Our data munging code.
GNU Affero General Public License v3.0
34 stars 9 forks source link

Implement VN + VNDB data handling #3

Closed 0x000011b closed 1 year ago

0x000011b commented 1 year ago

Summary

Scope of this task is to implement support for Visual Novel data in the data-toolbox, augmenting it with external information sourced from VNDB.

Source file formats

Each VN will be comprised of one or two files. Assuming {title} as the VN's title, there will be a mandatory {title}.txt file which contains the actual script text. Here's a made-up example:

{name of character}: {text said by character}
{name of character}: {text said by character}
{name of character}: {text said by character}
some narration text
================================================================================
{name of character}: {text said by character}
{name of character}: {text said by character}
narration text
{name of character}: {text said by character}

The sequence of === characters separate episodes from each other.

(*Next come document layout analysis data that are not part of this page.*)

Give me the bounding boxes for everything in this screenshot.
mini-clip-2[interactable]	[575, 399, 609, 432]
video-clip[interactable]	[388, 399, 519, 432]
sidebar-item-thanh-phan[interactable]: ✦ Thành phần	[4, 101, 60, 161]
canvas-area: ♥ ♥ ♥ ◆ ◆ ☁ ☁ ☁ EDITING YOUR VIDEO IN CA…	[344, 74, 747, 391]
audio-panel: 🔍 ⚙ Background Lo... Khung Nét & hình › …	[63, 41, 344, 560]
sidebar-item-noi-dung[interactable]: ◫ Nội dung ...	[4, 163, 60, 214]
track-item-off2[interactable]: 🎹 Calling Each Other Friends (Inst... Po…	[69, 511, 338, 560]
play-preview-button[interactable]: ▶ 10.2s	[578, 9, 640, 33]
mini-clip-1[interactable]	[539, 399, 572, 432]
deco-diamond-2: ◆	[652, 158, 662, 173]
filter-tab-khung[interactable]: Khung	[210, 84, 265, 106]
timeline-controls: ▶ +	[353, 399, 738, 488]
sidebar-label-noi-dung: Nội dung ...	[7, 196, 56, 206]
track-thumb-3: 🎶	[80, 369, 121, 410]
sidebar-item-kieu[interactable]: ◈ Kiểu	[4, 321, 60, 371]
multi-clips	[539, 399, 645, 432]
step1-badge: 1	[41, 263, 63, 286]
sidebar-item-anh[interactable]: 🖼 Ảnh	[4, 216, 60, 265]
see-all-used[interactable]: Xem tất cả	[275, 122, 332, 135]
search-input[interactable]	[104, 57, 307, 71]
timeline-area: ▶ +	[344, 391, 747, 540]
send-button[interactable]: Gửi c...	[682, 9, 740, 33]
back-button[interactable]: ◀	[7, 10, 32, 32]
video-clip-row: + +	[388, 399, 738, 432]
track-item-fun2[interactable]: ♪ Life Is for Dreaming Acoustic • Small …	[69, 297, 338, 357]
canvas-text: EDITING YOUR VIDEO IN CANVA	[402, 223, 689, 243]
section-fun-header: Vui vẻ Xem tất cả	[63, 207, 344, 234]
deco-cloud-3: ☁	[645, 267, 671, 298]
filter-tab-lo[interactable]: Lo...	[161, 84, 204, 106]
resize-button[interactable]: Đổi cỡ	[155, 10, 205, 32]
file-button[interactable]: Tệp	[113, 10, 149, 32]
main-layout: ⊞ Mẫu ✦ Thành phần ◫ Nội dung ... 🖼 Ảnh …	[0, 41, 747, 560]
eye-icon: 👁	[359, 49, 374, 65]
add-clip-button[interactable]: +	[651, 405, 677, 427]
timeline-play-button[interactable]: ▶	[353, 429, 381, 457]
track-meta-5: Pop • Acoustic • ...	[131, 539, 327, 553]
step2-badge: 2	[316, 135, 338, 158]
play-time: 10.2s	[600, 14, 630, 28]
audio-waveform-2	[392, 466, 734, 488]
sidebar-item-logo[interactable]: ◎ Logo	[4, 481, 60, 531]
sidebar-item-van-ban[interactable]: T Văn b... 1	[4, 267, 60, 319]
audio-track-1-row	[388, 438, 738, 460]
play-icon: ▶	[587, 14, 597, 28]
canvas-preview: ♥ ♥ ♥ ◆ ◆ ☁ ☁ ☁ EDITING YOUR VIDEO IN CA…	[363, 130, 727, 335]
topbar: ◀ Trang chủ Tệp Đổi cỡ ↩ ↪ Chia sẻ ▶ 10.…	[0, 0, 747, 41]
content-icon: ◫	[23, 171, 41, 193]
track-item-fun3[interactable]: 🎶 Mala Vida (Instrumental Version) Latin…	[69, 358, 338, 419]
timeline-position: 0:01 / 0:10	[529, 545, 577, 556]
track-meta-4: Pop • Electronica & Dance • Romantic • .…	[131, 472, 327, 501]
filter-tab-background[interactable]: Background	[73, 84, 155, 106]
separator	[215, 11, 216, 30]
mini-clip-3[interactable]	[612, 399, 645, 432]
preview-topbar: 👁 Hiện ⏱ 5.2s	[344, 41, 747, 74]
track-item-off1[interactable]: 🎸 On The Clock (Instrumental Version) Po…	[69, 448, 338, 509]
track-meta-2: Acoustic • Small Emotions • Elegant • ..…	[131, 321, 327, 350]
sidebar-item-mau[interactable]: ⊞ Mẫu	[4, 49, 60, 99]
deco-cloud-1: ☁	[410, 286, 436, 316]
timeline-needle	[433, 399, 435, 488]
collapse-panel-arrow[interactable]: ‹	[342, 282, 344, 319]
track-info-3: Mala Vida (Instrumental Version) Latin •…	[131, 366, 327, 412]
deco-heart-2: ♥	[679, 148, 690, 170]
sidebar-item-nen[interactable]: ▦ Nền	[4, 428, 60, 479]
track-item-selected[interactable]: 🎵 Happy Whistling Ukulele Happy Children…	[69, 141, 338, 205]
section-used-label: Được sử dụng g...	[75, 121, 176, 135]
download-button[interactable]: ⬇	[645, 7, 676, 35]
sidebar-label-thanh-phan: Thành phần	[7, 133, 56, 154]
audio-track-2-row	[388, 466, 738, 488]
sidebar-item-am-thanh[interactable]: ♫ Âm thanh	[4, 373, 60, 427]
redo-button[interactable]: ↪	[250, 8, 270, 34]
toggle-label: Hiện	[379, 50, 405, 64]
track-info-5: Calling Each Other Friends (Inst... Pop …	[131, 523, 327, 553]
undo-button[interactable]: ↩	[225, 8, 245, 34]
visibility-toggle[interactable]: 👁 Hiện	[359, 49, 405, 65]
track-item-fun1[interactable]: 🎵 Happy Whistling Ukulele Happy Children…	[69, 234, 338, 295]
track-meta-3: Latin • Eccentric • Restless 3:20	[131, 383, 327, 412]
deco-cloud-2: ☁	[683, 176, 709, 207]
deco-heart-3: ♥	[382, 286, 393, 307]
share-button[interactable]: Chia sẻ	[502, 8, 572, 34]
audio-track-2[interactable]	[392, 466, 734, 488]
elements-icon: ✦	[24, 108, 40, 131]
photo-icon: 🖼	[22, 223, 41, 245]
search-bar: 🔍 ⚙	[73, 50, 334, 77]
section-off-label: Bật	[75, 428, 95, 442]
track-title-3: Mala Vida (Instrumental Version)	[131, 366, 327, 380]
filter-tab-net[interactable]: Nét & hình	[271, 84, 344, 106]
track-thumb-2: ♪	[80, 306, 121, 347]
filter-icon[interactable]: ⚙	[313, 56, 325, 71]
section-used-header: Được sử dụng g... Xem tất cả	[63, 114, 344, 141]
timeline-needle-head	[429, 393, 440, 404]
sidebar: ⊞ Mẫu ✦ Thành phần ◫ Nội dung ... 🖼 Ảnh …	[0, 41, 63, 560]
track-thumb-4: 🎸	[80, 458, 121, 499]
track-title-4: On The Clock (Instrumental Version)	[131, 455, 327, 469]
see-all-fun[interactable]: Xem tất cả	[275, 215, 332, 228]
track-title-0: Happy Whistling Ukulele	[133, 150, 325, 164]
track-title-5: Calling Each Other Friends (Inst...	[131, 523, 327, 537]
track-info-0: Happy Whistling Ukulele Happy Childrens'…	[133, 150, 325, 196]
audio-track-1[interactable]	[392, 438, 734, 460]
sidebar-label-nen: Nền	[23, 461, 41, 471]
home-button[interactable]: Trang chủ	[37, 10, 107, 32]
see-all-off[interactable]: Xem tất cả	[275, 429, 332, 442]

The VN might optionally also have a {title}.chars.json file, where each key is the name of a character seen in the .txt file, and their VNDB character ID. An example:

{
 "name of character": "c67681",
 "name of character": "c52103",
 "name of character": "c11620"
}

Implementation details

A VisualNovelDataset class should be implemented under toolbox/datasets/visual_novels.py, following the general format of the other datasets. It should yield individual episodes (a.k.a. sequences of dialog that have been separated by the === lines), accompanied by the relevant characters if a matching .chars.json is found. Feel free to structure this how you feel is best, but I recommend basing the implementation off any of the other datasets in that folder.

A VisualNovelPDM should then be implemented under toolbox/modules/visual_novel_pdm.py. Again, basing off of an existing PDM is likely a good call - I'd suggest looking at LightPDM. The catch here is that the generated Episodes should contain persona data whenever possible. The way this should be done is by using the VNDB character IDs specified in the matching .chars.json file to look up character information in the VNDB databases. These are made available for download here.

What specific character data to include is still undecided, we can discuss this here or in the Matrix.

TearGosling commented 1 year ago

Will try to get started on this today. I've never used SQL at all before though, meaning someone else may need to handle the searching and fetching.

TearGosling commented 1 year ago

I've opened PR #8 to handle this, pending review. Due to the fact that the function to grab personas from the VNDB is not yet implemented, I'm keeping this task under "in progress" rather than moving it to "under review".

TearGosling commented 1 year ago

Very old issue, inactive - closing for now.